## INSTRUCTIONS TO FOLLOW
Pictures aside, every line of the listing should be given again exactly.

==============================

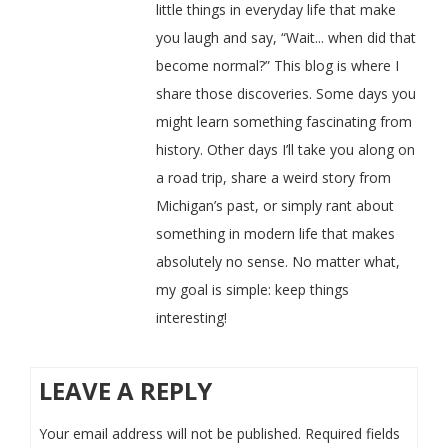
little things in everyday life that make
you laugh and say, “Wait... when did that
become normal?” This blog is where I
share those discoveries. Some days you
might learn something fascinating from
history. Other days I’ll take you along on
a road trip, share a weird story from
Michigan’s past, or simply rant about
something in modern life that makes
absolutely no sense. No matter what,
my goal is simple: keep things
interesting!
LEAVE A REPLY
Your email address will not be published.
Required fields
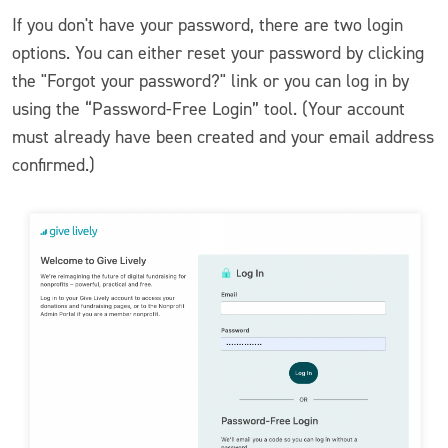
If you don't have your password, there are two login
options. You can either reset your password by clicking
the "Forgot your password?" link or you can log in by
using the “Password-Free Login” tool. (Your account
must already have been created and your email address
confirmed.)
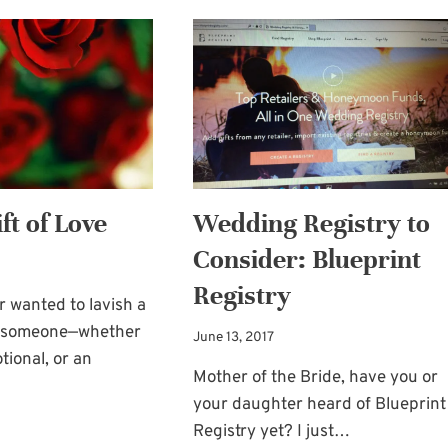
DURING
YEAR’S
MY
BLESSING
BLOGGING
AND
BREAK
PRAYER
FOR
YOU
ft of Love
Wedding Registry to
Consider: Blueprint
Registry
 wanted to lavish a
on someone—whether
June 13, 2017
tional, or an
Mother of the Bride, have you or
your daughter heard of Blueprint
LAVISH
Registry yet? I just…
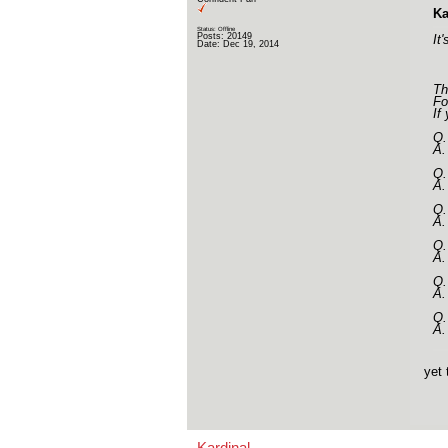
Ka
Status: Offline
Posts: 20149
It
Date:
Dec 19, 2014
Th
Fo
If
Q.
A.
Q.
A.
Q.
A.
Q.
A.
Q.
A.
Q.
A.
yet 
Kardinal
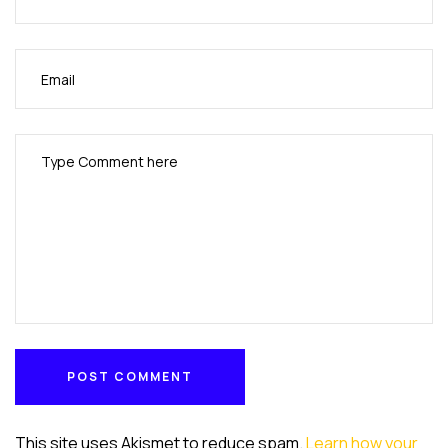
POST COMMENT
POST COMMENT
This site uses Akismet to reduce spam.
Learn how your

==============================

## RESPONSE AREA
little things in everyday life that make
you laugh and say, “Wait... when did that
become normal?” This blog is where I
share those discoveries. Some days you
might learn something fascinating from
history. Other days I’ll take you along on
a road trip, share a weird story from
Michigan’s past, or simply rant about
something in modern life that makes
absolutely no sense. No matter what,
my goal is simple: keep things
interesting!
LEAVE A REPLY
Your email address will not be published.
Required fields
If you don't have your password, there are two login
options. You can either reset your password by clicking
the "Forgot your password?" link or you can log in by
using the “Password-Free Login” tool. (Your account
must already have been created and your email address
confirmed.)
DURING
YEAR’S
MY
BLESSING
BLOGGING
AND
BREAK
PRAYER
FOR
YOU
ft of Love
Wedding Registry to
Consider: Blueprint
Registry
 wanted to lavish a
on someone—whether
June 13, 2017
tional, or an
Mother of the Bride, have you or
your daughter heard of Blueprint
LAVISH
Registry yet? I just…
Ka
Status: Offline
Posts: 20149
It
Date:
Dec 19, 2014
Th
Fo
If
Q.
A.
Q.
A.
Q.
A.
Q.
A.
Q.
A.
Q.
A.
yet 
Kardinal
POST COMMENT
POST COMMENT
This site uses Akismet to reduce spam.
Learn how your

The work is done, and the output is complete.